Two efforts in the UK to connect teaching and research more effectively have also been recently launched. The Linking Teaching and Research in the Disciplines project, centered at Oxford Brookes University, involves producing generic materials to help strengthen the teaching/research links within specific disciplines, as well as creating five Subject Centres that will be discipline specific. (http://www.brookes.ac.uk/) In addition, the Centre for Higher Education Practices at the Open University has undertaken a project entitled, "Maximizing the Benefits to Teaching of Research" in 2001-2002.
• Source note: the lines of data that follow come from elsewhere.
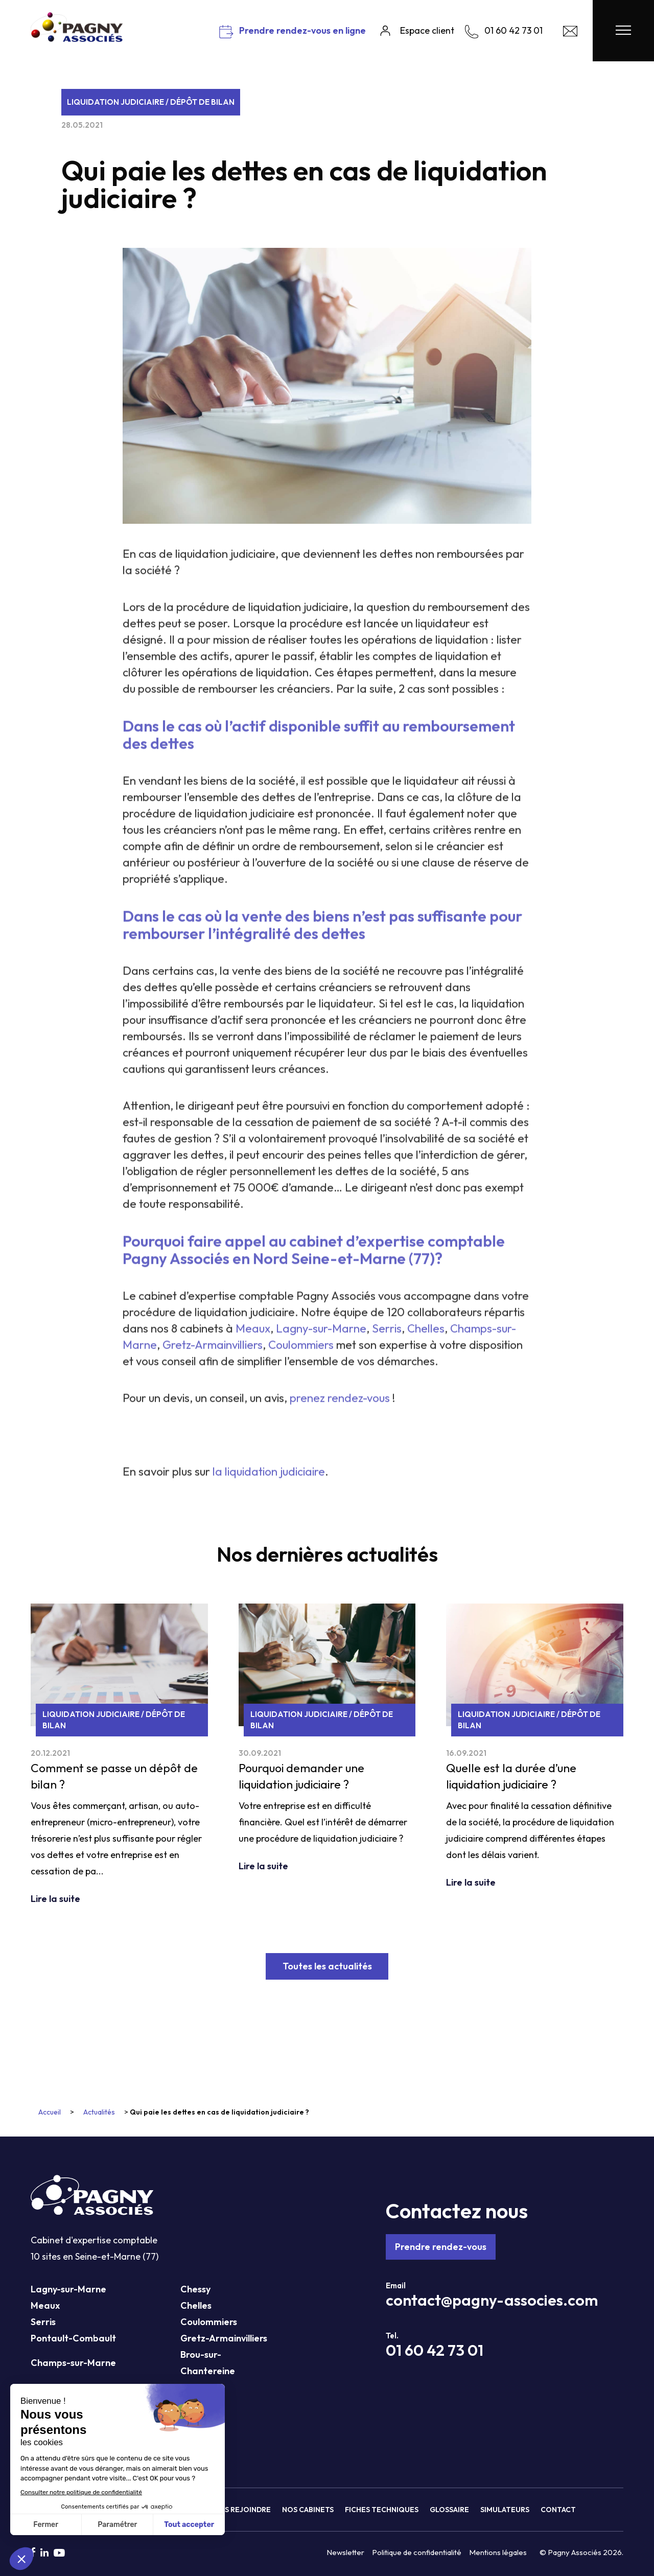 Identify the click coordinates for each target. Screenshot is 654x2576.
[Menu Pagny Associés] (623, 30)
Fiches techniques (381, 2509)
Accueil (49, 2112)
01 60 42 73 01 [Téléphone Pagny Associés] (434, 2350)
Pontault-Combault (73, 2338)
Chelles (196, 2305)
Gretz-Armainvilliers (223, 2338)
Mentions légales (498, 2552)
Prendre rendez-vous (440, 2247)
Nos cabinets (308, 2509)
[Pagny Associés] (77, 38)
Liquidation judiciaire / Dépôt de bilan (151, 102)
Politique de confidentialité (416, 2552)
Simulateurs (504, 2509)
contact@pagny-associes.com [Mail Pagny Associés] (492, 2300)
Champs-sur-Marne (73, 2363)
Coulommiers (208, 2322)
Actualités (99, 2112)
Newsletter (345, 2552)
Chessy (195, 2289)
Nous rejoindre (239, 2509)
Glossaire (449, 2509)
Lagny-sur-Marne (68, 2289)
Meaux (45, 2305)
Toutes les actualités (327, 1966)
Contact (558, 2509)
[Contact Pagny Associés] (570, 34)
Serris (43, 2322) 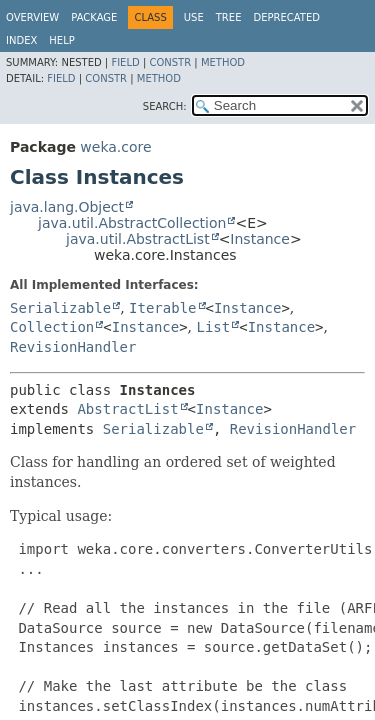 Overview (32, 17)
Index (21, 40)
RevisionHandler (73, 347)
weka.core (115, 147)
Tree (229, 17)
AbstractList (127, 409)
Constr (170, 62)
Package (94, 17)
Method (223, 62)
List (214, 327)
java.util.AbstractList (138, 239)
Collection (52, 327)
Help (61, 40)
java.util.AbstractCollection (132, 223)
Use (194, 17)
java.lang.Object (67, 207)
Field (125, 62)
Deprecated (286, 17)
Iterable (162, 308)
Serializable (60, 308)
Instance (260, 239)
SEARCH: (165, 106) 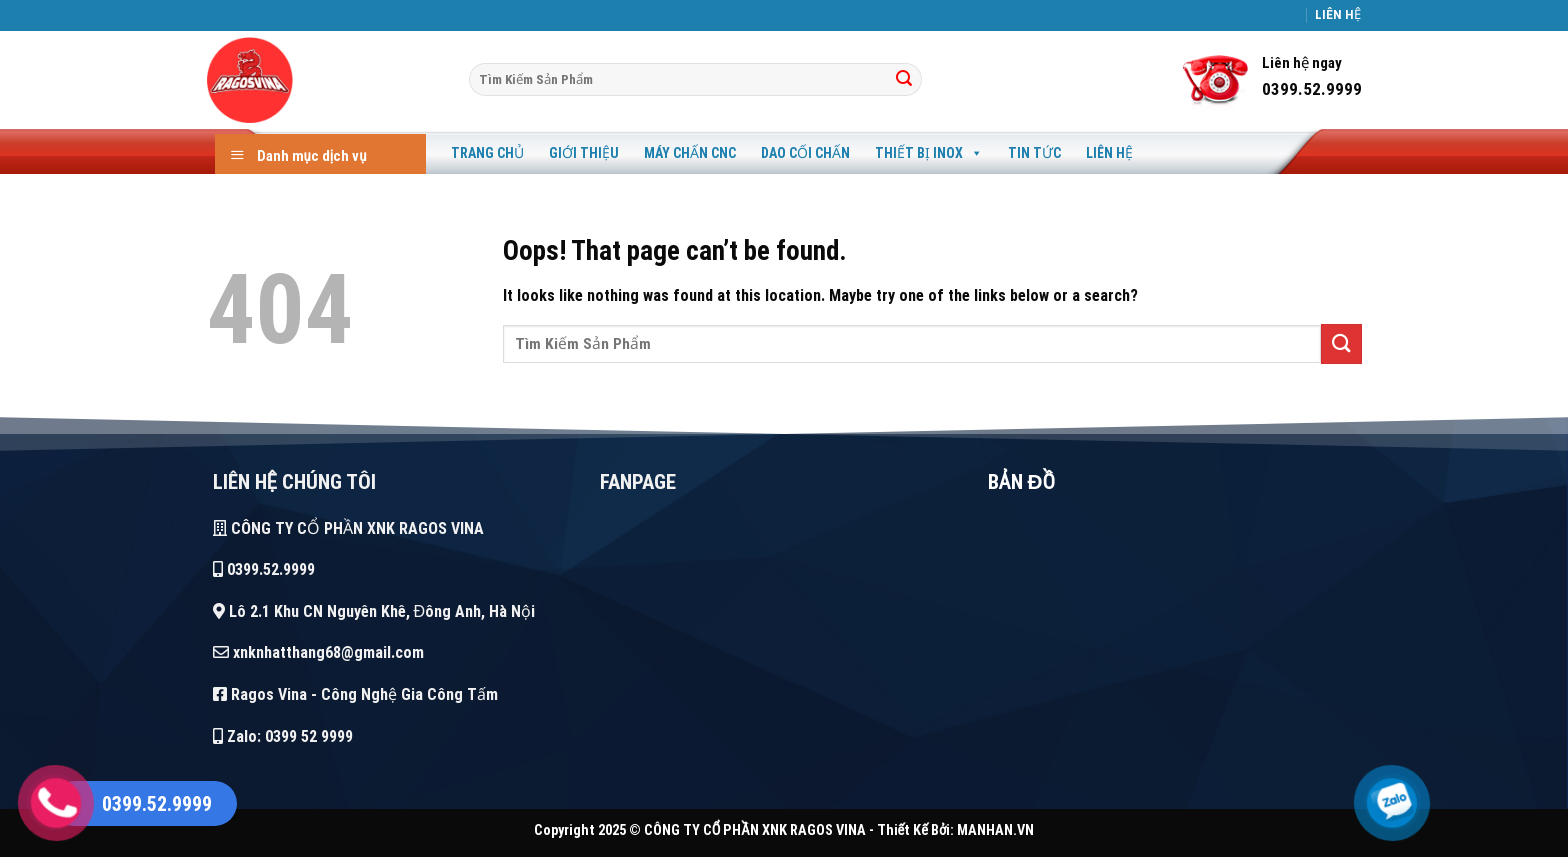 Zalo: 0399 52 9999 (283, 736)
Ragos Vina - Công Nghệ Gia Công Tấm (355, 694)
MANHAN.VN (995, 830)
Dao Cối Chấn (805, 153)
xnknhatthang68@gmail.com (318, 652)
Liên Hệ (1109, 153)
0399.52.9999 (264, 569)
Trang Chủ (487, 153)
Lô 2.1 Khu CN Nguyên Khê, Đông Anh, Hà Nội (374, 611)
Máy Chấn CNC (690, 153)
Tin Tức (1034, 153)
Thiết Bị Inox (929, 153)
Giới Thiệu (584, 153)
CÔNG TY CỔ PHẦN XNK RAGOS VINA (348, 528)
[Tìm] (904, 80) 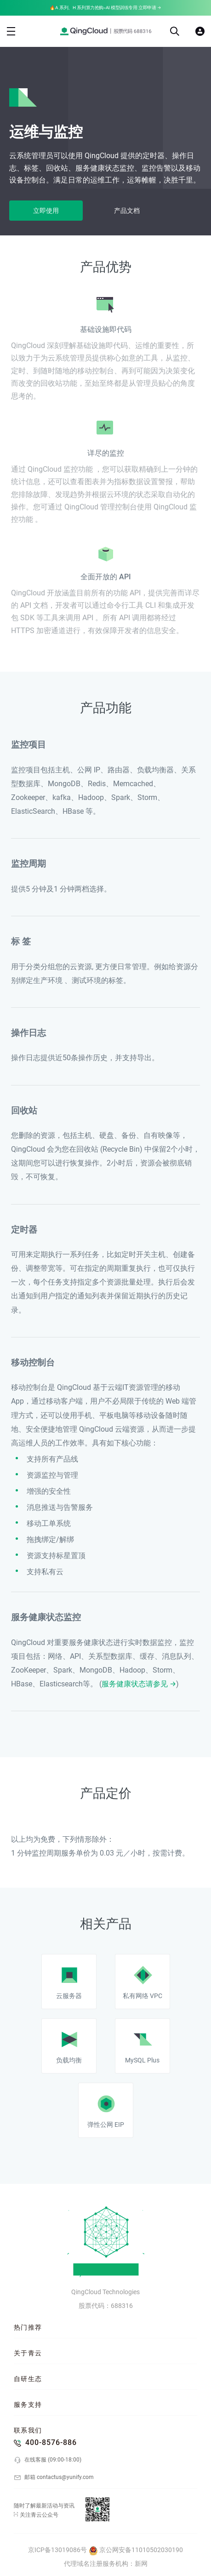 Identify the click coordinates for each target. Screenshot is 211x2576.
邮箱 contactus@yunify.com (54, 2477)
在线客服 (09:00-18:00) (47, 2460)
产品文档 (127, 210)
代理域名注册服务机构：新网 (106, 2563)
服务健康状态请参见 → (139, 1683)
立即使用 (46, 210)
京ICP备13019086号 (57, 2549) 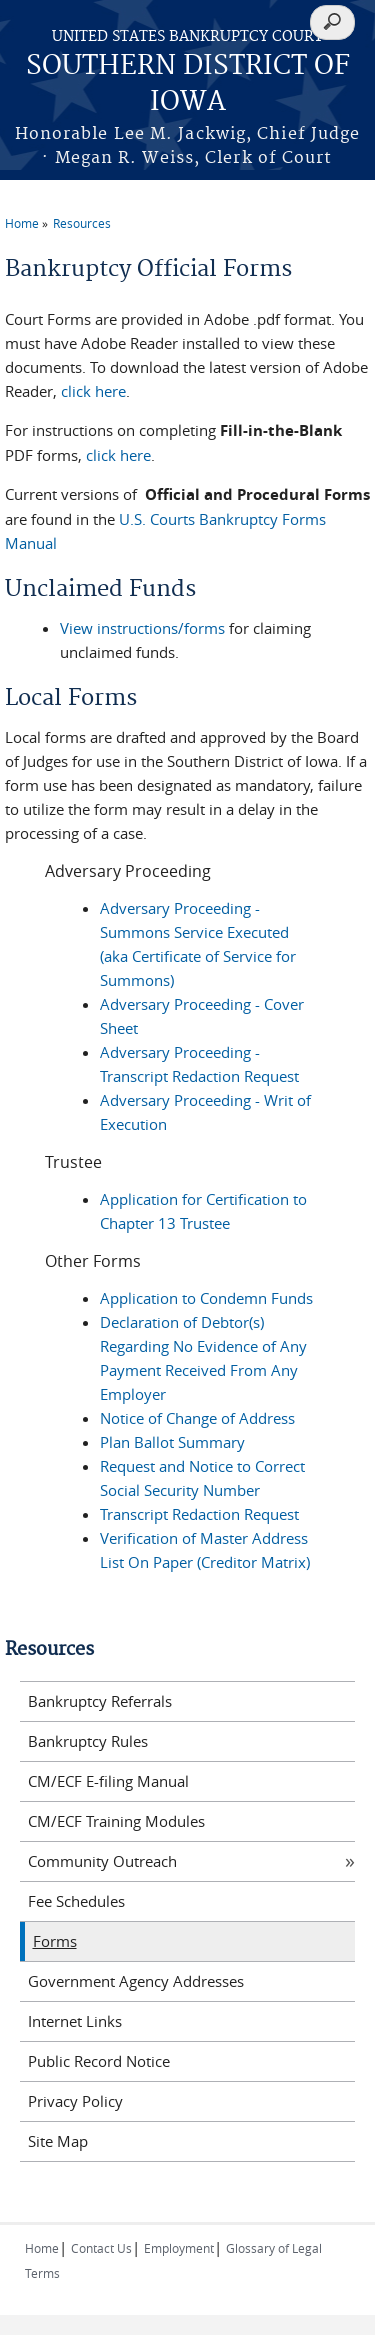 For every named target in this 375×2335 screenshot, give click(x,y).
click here (93, 391)
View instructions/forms (142, 628)
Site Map (58, 2141)
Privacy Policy (75, 2101)
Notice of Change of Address (197, 1418)
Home (22, 223)
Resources (82, 223)
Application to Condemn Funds (206, 1298)
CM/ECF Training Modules (116, 1821)
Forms (55, 1941)
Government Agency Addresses (136, 1981)
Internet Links (75, 2021)
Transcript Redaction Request (199, 1514)
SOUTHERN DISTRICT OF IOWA (188, 84)
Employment (179, 2248)
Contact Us (101, 2248)
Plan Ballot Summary (172, 1442)
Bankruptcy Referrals (100, 1701)
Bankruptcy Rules (88, 1741)
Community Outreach (102, 1861)
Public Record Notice (99, 2061)
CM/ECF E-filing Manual (108, 1781)
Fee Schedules (76, 1901)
There is one more way that prominent scholars have attempted to strengthen the conceptual bond between teaching and research, and that is to undertake what is generally called the "scholarship of teaching." This perspective has been spearheaded by the Carnegie Foundation's CASTL (Carnegie Academy for the Scholarship of Teaching and Learning) Higher Education program. (http://www.carnegiefoundation.org/CASTL/highered/index.htm) This project consists of a fellowship program, underwritten by the Pew National Trust, to bring university faculty together in an advanced study center to explore significant issues in teaching and learning in their fields; the Teaching Academy Campus Program, which is coordinated by AAHE and seeks to create a culture of scholarship in teaching and learning on individual campuses; and interactions with professional and scholarly societies. As Pat Hutchins, who directs CASTL Higher Ed, has exhorted the academic community, it is time for faculty to treat ". . . their classrooms as sites for systematic inquiry; framing their own teaching problems as questions of broader scholarly significance . . . ." (Ethics of Inquiry: Issues in the Scholarship of Teaching and Learning, p. 1 at the CASTL Website)

There is no doubt in my mind that pressures – and opportunities – from a number of different quarters are changing the relationship between teaching and learning on the campuses of research universities worldwide. I am glad we are participating in that shift.